We are asked to find these numbers.
If we can solve for "x" (one of these numbers); we can solve for "(x+2)" by adding "2" to "x".
_________________________________________
→ (⅔) x + (¼) (x + 2) = 28 ; Solve for "x" ;
_________________________________________
Note the distributive property of multiplication:
_________________________________________
a(b+c) = ab + ac ;
a(b − c) = ab − ac ;
__________________________________________
As such: " + (¼) (x + 2) = (¼) x + (¼) (2) = (¼) x + ½ ;
__________________________________________
Rewrite the equation: → (⅔) x + (¼) (x + 2) = 28 ;
as: " → (⅔) x + (¼) x + ½ = 28 ;
Multiply the entire equation by "12" ; to get rid of the fractions:
→ 12 * { (⅔) x + (¼) x + ½ = 28 } ;
→ (24/3) x + (12/4)x + (12/2) = 28*(12) ;
→ 8x + 3x + 6 = 336
→ 11x + 6 = 336 ;
Subtract "6" from each side of the equation:
→ 11x + 6 − 6 = 336 − 6 ;
→ 11x = 330 ;
Divide each side of the equation by "11" ;
to isolate "x" on one side of the equation; & to solve for "x" ;
→ 11x / 11 = 330 / 11 ;
→ x = 30 ;
____________________________________________
The next consecutive even integer is:
"(x + 2)" ; which equals: "30 + 2 = 32" .

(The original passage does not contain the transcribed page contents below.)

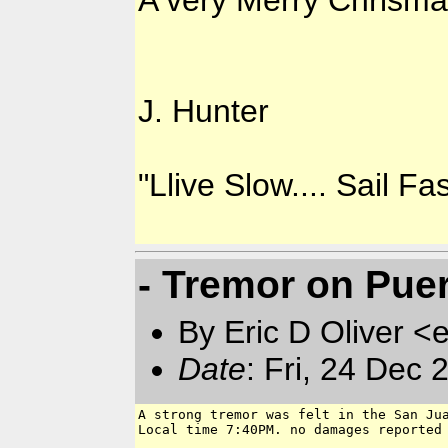
A very Merry Chrismas
J. Hunter
"Llive Slow.... Sail Fas
- Tremor on Pue
By Eric D Oliver <e
Date
: Fri, 24 Dec
A strong tremor was felt in the San Jua
Local time 7:40PM. no damages reported 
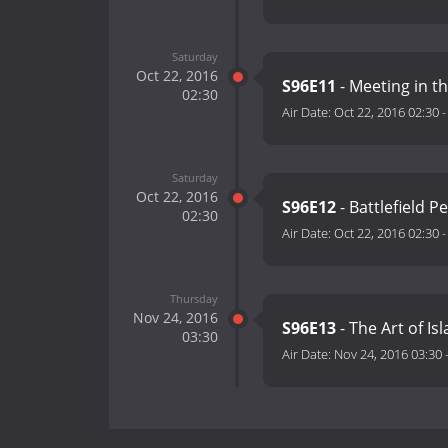
Saturday
Oct 22, 2016
S96E11
- Meeting in t
02:30
Air Date:
Oct 22, 2016 02:30
Saturday
Oct 22, 2016
S96E12
- Battlefield P
02:30
Air Date:
Oct 22, 2016 02:30
Thursday
Nov 24, 2016
S96E13
- The Art of Isl
03:30
Air Date:
Nov 24, 2016 03:30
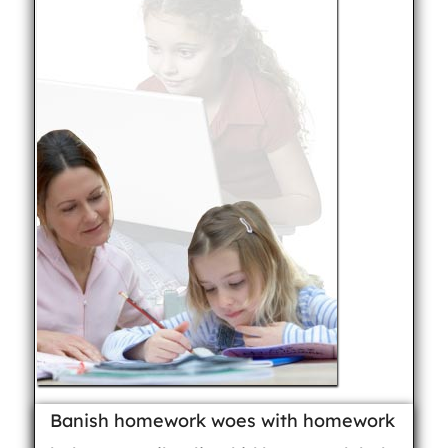
Banish homework woes with homework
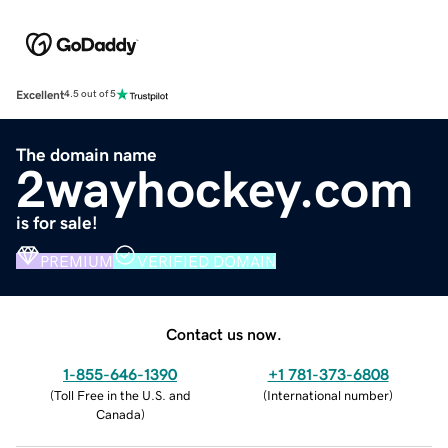
Excellent
4.5 out of 5
The domain name
2wayhockey.com
is for sale!
PREMIUM
VERIFIED DOMAIN
Contact us now.
1-855-646-1390
+1 781-373-6808
(
Toll Free in the U.S. and
(
International number
)
Canada
)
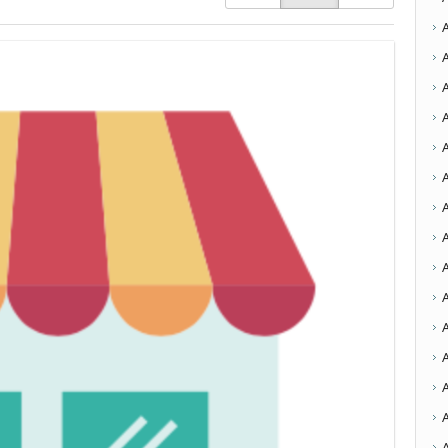
A
A
A
A
A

____________________________________________
The numbers are: "30" and "32" .
____________________________________________
Let us check our answer, by plugging the value for "x" in the original equation; to see if it holds true:
____________________________________________
→ (⅔) x + (¼) (x + 2) = 28 ;
→ (⅔) (30) + (¼) (30 + 2) = ? 28 ? ;
→ (60/3) + (¼)*(32) = ? 28 ? ;
→ 20 + 8 = ? 28 ? ; Yes!
____________________________________________